I'm trying to master continuation passing style (CPS) and am therefore reworking an example shown to me by Gary Short quite a while ago. I don't have his sample source code so I'm trying to rework his example from memory. Consider the following code:
let checkedDiv m n =
match n with
| 0.0 -> None
| _ -> Some(m/n)
let reciprocal r = checkedDiv 1.0 r
let resistance c1 c2 c3 =
(fun c1 -> if (reciprocal c1).IsSome then
(fun c2 -> if (reciprocal c2).IsSome then
(fun c3 -> if (reciprocal c3).IsSome then
Some((reciprocal c1).Value + (reciprocal c2).Value + (reciprocal c3).Value))));;
What I can't quite figure out is how to structure the resistance function.
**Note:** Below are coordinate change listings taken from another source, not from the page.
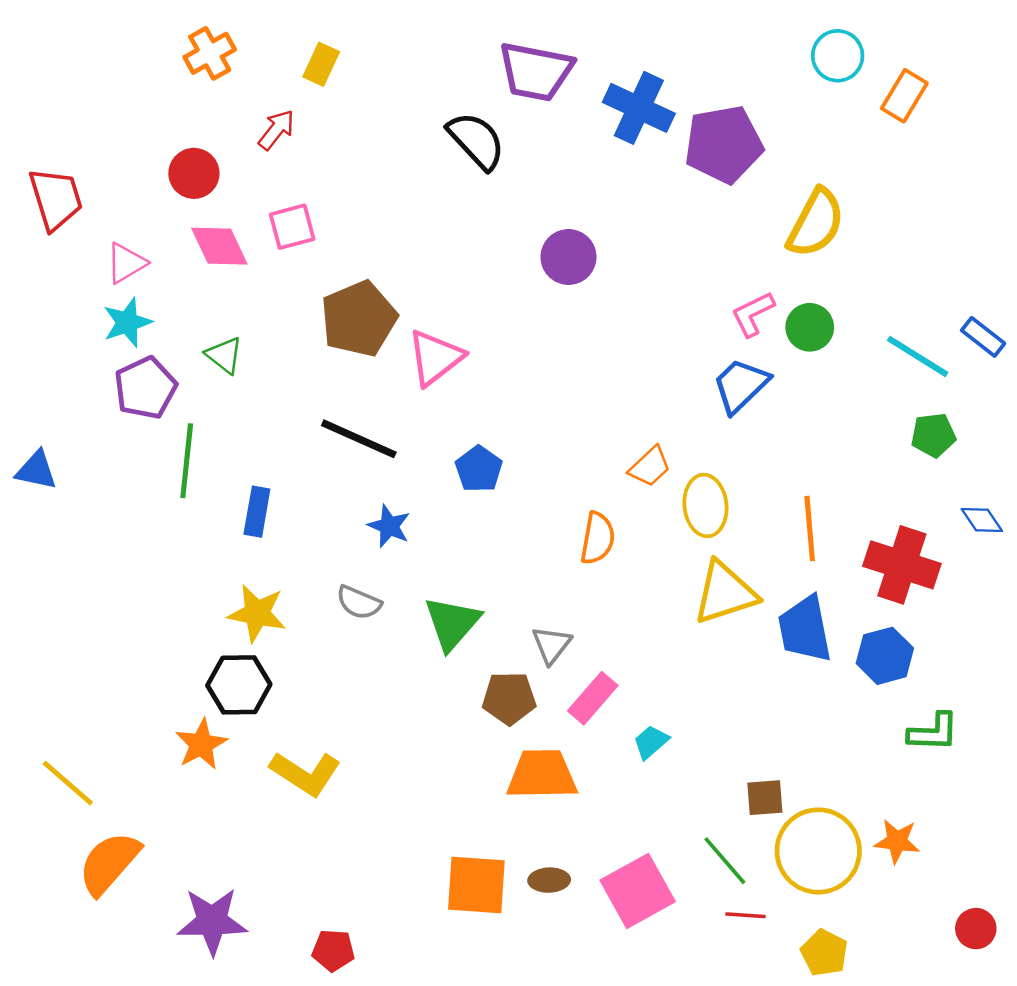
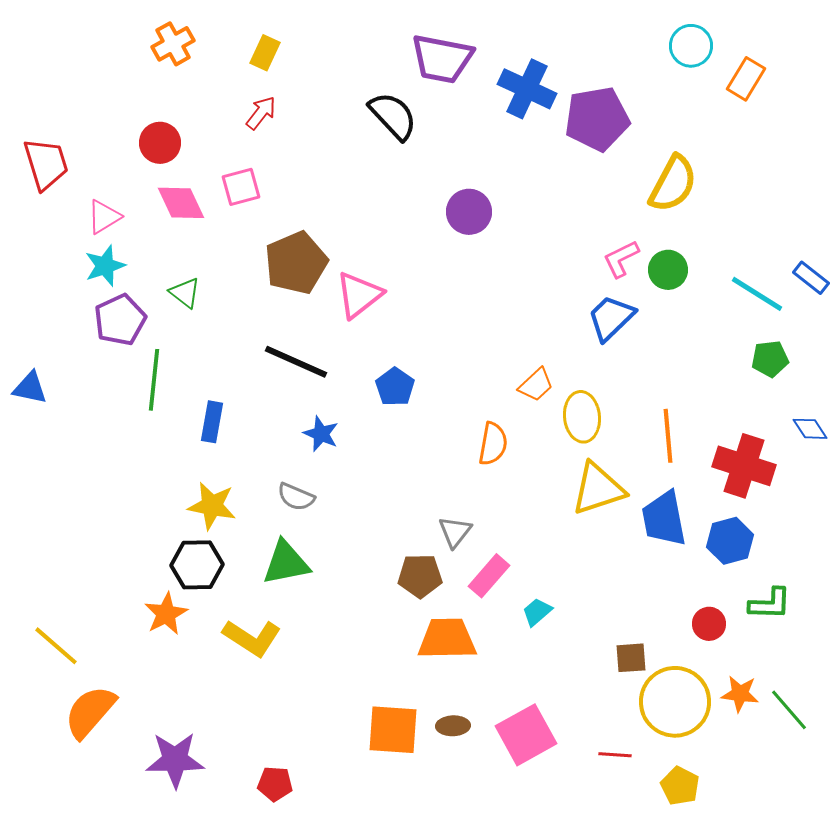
red arrow: (276, 130) -> (261, 113), moved
green triangle: (452, 623) -> (286, 563), moved, turned 38
green line: (725, 861) -> (789, 710), moved
red circle: (976, 929) -> (709, 624), moved

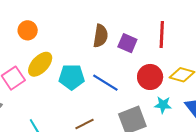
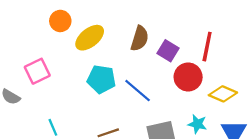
yellow ellipse: (40, 64) -> (90, 38), moved
red circle: (150, 77) -> (188, 77), moved

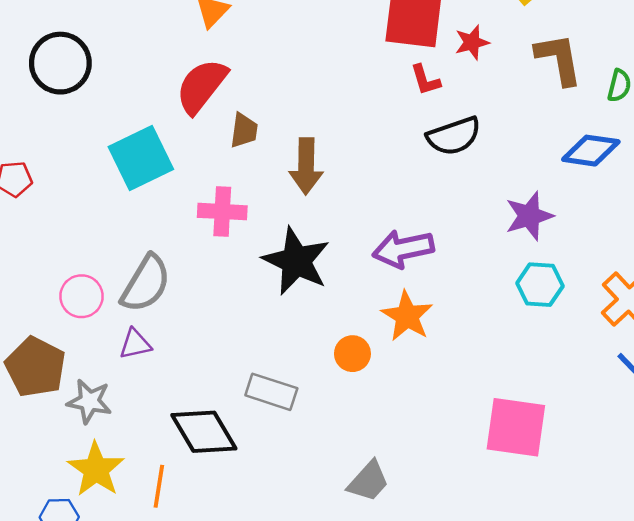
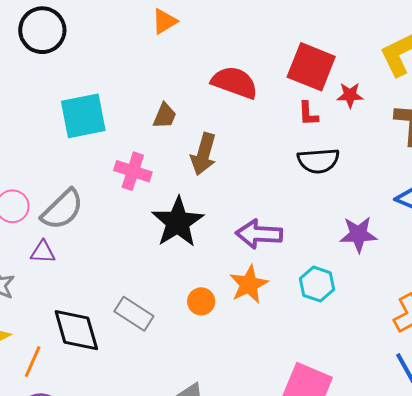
red semicircle: (201, 86) -> (235, 82), moved, turned 57
cyan hexagon: (540, 285) -> (317, 284), moved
I came up with this earlier:
let resistance r1 r2 r3 =
if (reciprocal r1).IsSome then
if (reciprocal r2).IsSome then
if (reciprocal r3).IsSome then
Some((reciprocal r1).Value + (reciprocal r2).Value + (reciprocal r3).Value)
else
None
else
None
else
None
but, of course, that's not using CPS--not to mention the fact that it seems really hacky and there's quite a bit of repeated code which also seems like a code smell.
Can someone show me how to rewrite the resistance function in a CPS way?

straightforward way:
let resistance_cps c1 c2 c3 =
let reciprocal_cps r k = k (checkedDiv 1.0 r)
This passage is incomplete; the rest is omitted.